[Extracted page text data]
Start of Block

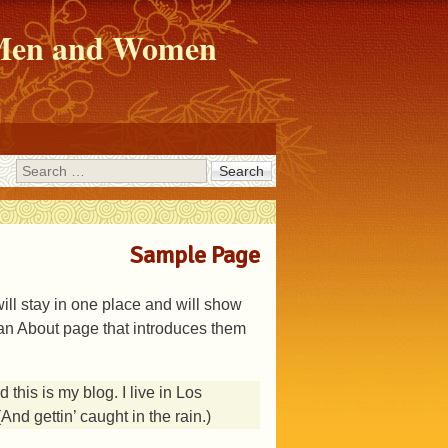
r Men and Women
Search
Sample Page
will stay in one place and will show
h an About page that introduces them
 this is my blog. I live in Los
nd gettin’ caught in the rain.)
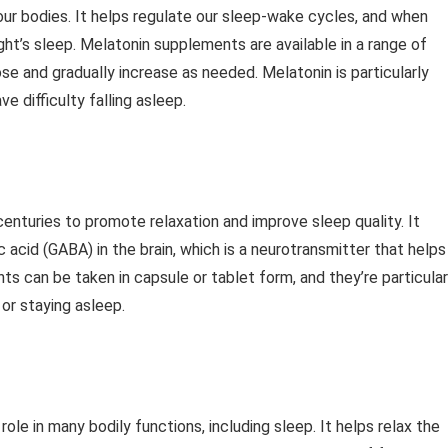
our bodies. It helps regulate our sleep-wake cycles, and when
ht’s sleep. Melatonin supplements are available in a range of
e and gradually increase as needed. Melatonin is particularly
e difficulty falling asleep.
 centuries to promote relaxation and improve sleep quality. It
acid (GABA) in the brain, which is a neurotransmitter that helps
ts can be taken in capsule or tablet form, and they’re particular
or staying asleep.
role in many bodily functions, including sleep. It helps relax the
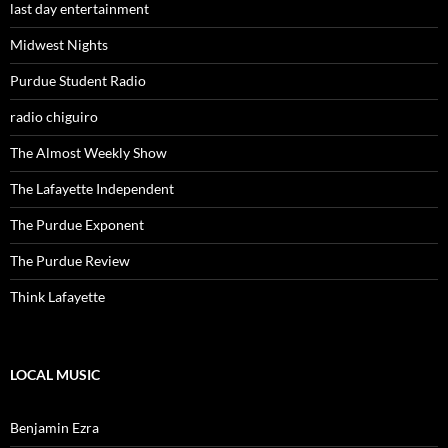
last day entertainment
Midwest Nights
Purdue Student Radio
radio chiguiro
The Almost Weekly Show
The Lafayette Independent
The Purdue Exponent
The Purdue Review
Think Lafayette
LOCAL MUSIC
Benjamin Ezra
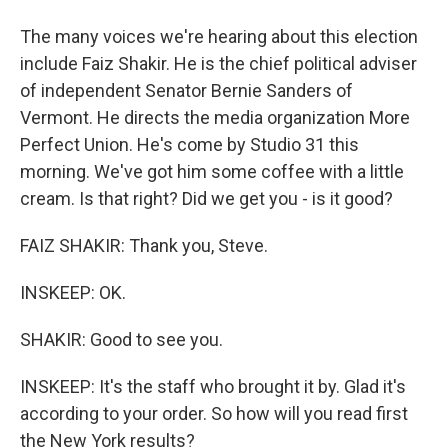
The many voices we're hearing about this election
include Faiz Shakir. He is the chief political adviser
of independent Senator Bernie Sanders of
Vermont. He directs the media organization More
Perfect Union. He's come by Studio 31 this
morning. We've got him some coffee with a little
cream. Is that right? Did we get you - is it good?
FAIZ SHAKIR: Thank you, Steve.
INSKEEP: OK.
SHAKIR: Good to see you.
INSKEEP: It's the staff who brought it by. Glad it's
according to your order. So how will you read first
the New York results?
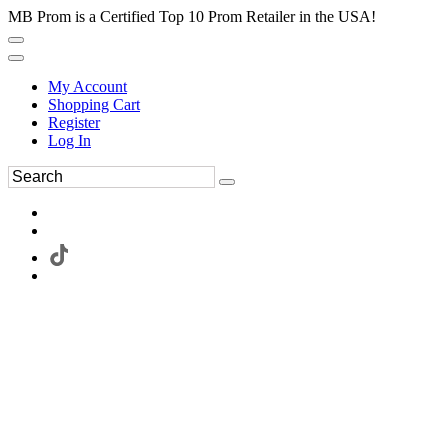
MB Prom is a Certified Top 10 Prom Retailer in the USA!
My Account
Shopping Cart
Register
Log In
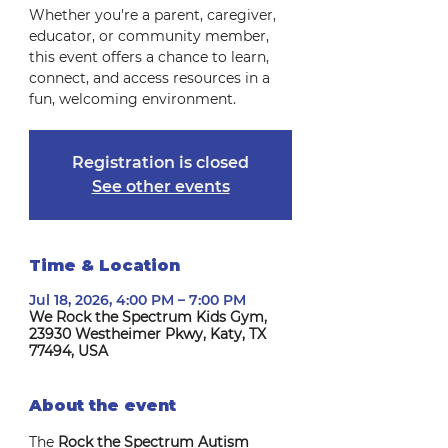
Whether you're a parent, caregiver,
educator, or community member,
this event offers a chance to learn,
connect, and access resources in a
fun, welcoming environment.
Registration is closed
See other events
Time & Location
Jul 18, 2026, 4:00 PM – 7:00 PM
We Rock the Spectrum Kids Gym,
23930 Westheimer Pkwy, Katy, TX
77494, USA
About the event
The 
Rock the Spectrum Autism 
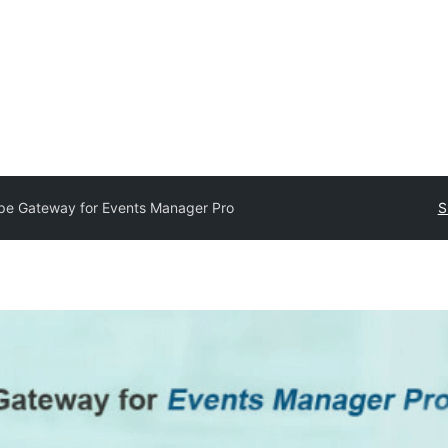
ipe Gateway for Events Manager Pro
S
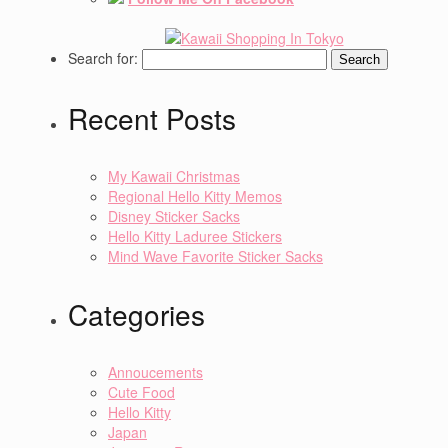
Search for:
Recent Posts
My Kawaii Christmas
Regional Hello Kitty Memos
Disney Sticker Sacks
Hello Kitty Laduree Stickers
Mind Wave Favorite Sticker Sacks
Categories
Annoucements
Cute Food
Hello Kitty
Japan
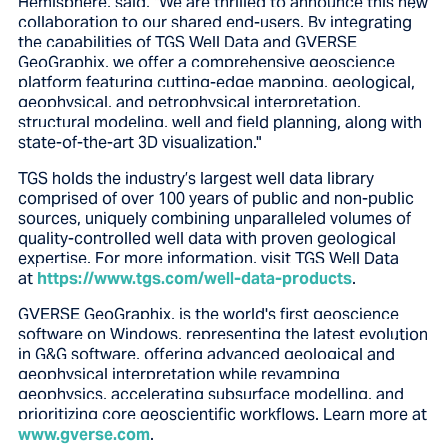
Hemisphere, said, "We are thrilled to announce this new
collaboration to our shared end-users. By integrating
the capabilities of TGS Well Data and GVERSE
GeoGraphix, we offer a comprehensive geoscience
platform featuring cutting-edge mapping, geological,
geophysical, and petrophysical interpretation,
structural modeling, well and field planning, along with
state-of-the-art 3D visualization."
TGS holds the industry’s largest well data library
comprised of over 100 years of public and non-public
sources, uniquely combining unparalleled volumes of
quality-controlled well data with proven geological
expertise. For more information, visit TGS Well Data
at
https://www.tgs.com/well-data-products
.
GVERSE GeoGraphix, is the world's first geoscience
software on Windows, representing the latest evolution
in G&G software, offering advanced geological and
geophysical interpretation while revamping
geophysics, accelerating subsurface modelling, and
prioritizing core geoscientific workflows. Learn more at
www.gverse.com
.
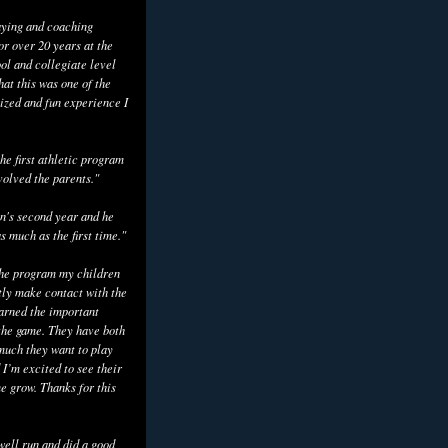
aying and coaching
or over 20 years at the
ol and collegiate level
hat this was one of the
ized and fun experience I
he first athletic program
volved the parents."
n's second year and he
as much as the first time."
the program my children
tly make contact with the
earned the important
the game. They have both
uch they want to play
 I’m excited to see their
e grow. Thanks for this
well run and did a good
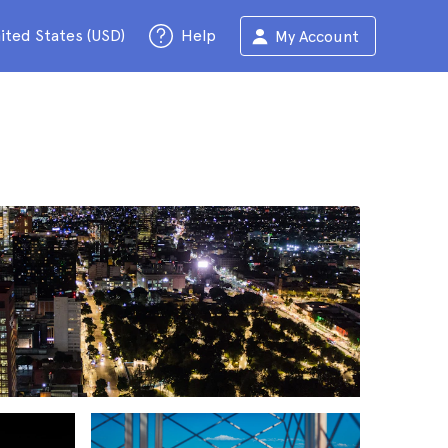
ited States (USD)
Help
My Account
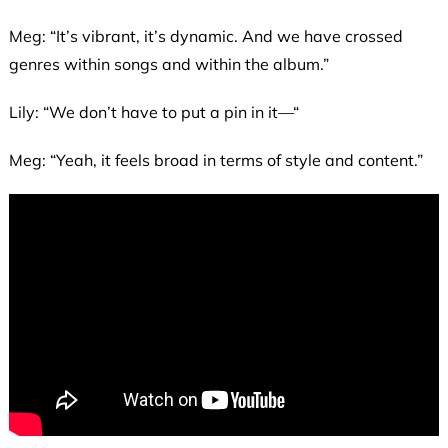
Meg: “It’s vibrant, it’s dynamic. And we have crossed
genres within songs and within the album.”
Lily: “We don’t have to put a pin in it—“
Meg: “Yeah, it feels broad in terms of style and content.”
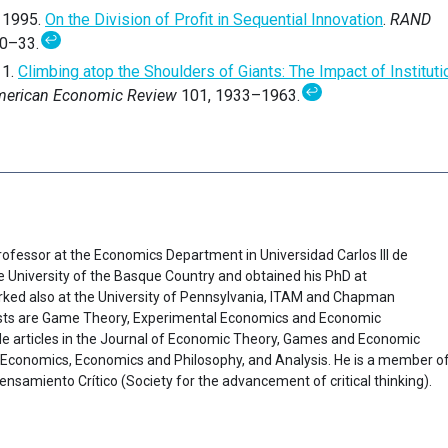
. 1995.
On the Division of Profit in Sequential Innovation
.
RAND
↩
20–33.
11.
Climbing atop the Shoulders of Giants: The Impact of Institut
↩
erican Economic Review
101, 1933–1963.
Professor at the Economics Department in Universidad Carlos III de
e University of the Basque Country and obtained his PhD at
rked also at the University of Pennsylvania, ITAM and Chapman
rests are Game Theory, Experimental Economics and Economic
ude articles in the Journal of Economic Theory, Games and Economic
l Economics, Economics and Philosophy, and Analysis. He is a member o
samiento Crítico (Society for the advancement of critical thinking).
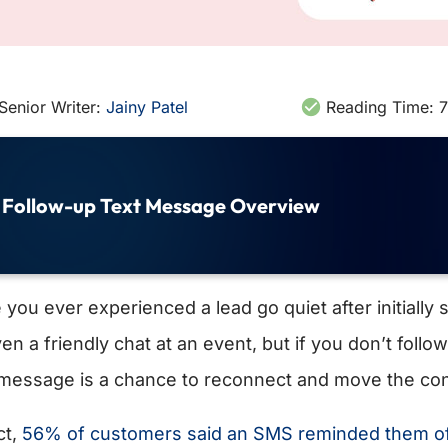
Senior Writer:
Jainy Patel
Reading Time:
7
Follow-up Text Message Overview
you ever experienced a lead go quiet after initially 
ven a friendly chat at an event, but if you don’t foll
 message is a chance to reconnect and move the co
ct,
56% of customers said an SMS reminded them of 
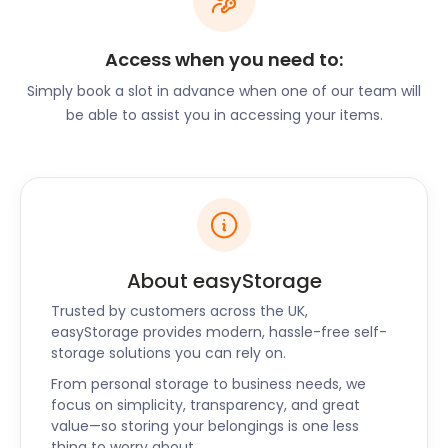
William Blake, was born on Broadwick Street in 1757.
He lived in Soho until 1782 when he married. His
Access when you need to:
house no longer stands, but the exact spot is
Simply book a slot in advance when one of our team will
marked with a plaque, and many poetry lovers visit
be able to assist you in accessing your items.
Soho to see it. Once easyStorage is taking care of
your self storage needs, you will have more time to
find those noses!
easyStorage can help you with the heavy lifting
involved in removal and storage. When we send you
your easyPod to collect your goods in Soho, our
About easyStorage
drivers will assist with loading for a small additional
fee. Storage services have never been easier!
Trusted by customers across the UK,
easyStorage provides modern, hassle-free self-
storage solutions you can rely on.
While we take care of your belongings, you'll have
all the time in the world to explore Soho, London
From personal storage to business needs, we
and the surrounding areas. If you've been searching
focus on simplicity, transparency, and great
value—so storing your belongings is one less
for "storage near me" from Soho, you'll be pleased
thing to worry about.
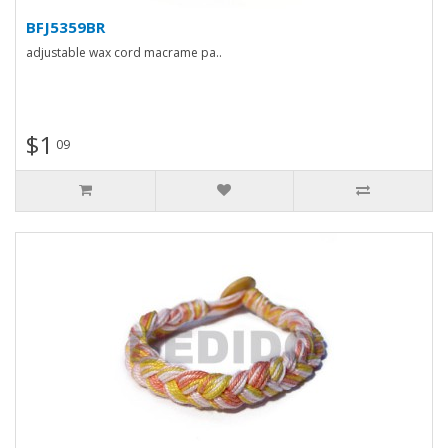
BFJ5359BR
adjustable wax cord macrame pa..
$1
09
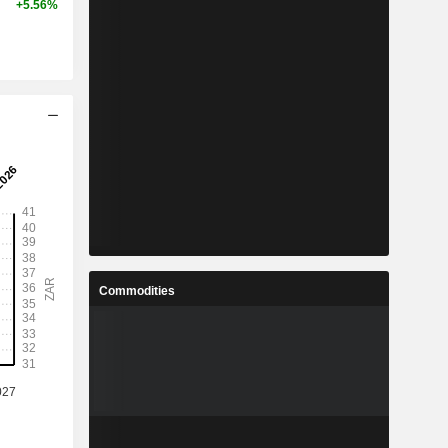
+5.56%
Commodities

End of Block

*Problem to solve*
Go through the data above and copy each line in which "Sacks" appears.

*Answer section*
Disney Sticker Sacks
Mind Wave Favorite Sticker Sacks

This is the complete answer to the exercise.